What is being asked →
Return exactly the lines of the entries, from the one with "skla forbedres, og det samme skal også" to the last.

##### Supplied records #####

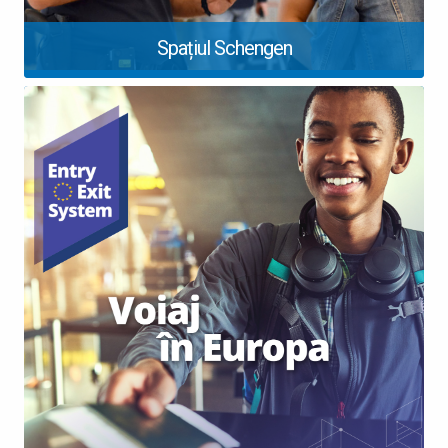
Spațiul Schengen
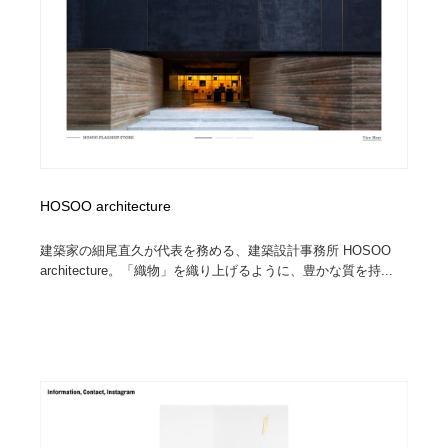
HOSOO architecture
建築家の細尾直久が代表を務める、建築設計事務所 HOSOO
architecture。「織物」を織り上げるように、豊かな質を持...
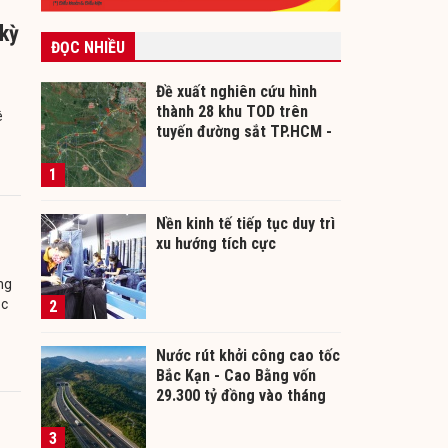
 kỳ
ĐỌC NHIỀU
Đề xuất nghiên cứu hình
thành 28 khu TOD trên
ê
tuyến đường sắt TP.HCM -
Cần Thơ
1
Nền kinh tế tiếp tục duy trì
xu hướng tích cực
ng
ục
2
Nước rút khởi công cao tốc
Bắc Kạn - Cao Bằng vốn
29.300 tỷ đồng vào tháng
12/2026
3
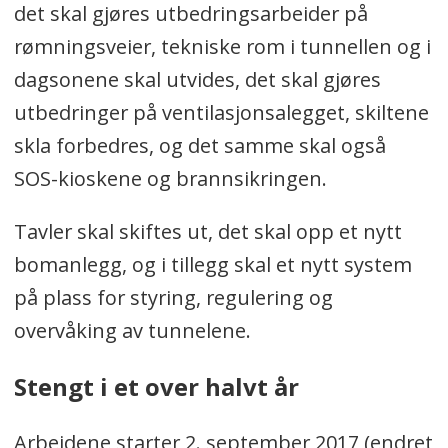
det skal gjøres utbedringsarbeider på
rømningsveier, tekniske rom i tunnellen og i
dagsonene skal utvides, det skal gjøres
utbedringer på ventilasjonsalegget, skiltene
skla forbedres, og det samme skal også
SOS-kioskene og brannsikringen.
Tavler skal skiftes ut, det skal opp et nytt
bomanlegg, og i tillegg skal et nytt system
på plass for styring, regulering og
overvåking av tunnelene.
Stengt i et over halvt år
Arbeidene starter 2. september 2017 (endret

#####

Problem solution →
skla forbedres, og det samme skal også
SOS-kioskene og brannsikringen.
Tavler skal skiftes ut, det skal opp et nytt
bomanlegg, og i tillegg skal et nytt system
på plass for styring, regulering og
overvåking av tunnelene.
Stengt i et over halvt år
Arbeidene starter 2. september 2017 (endret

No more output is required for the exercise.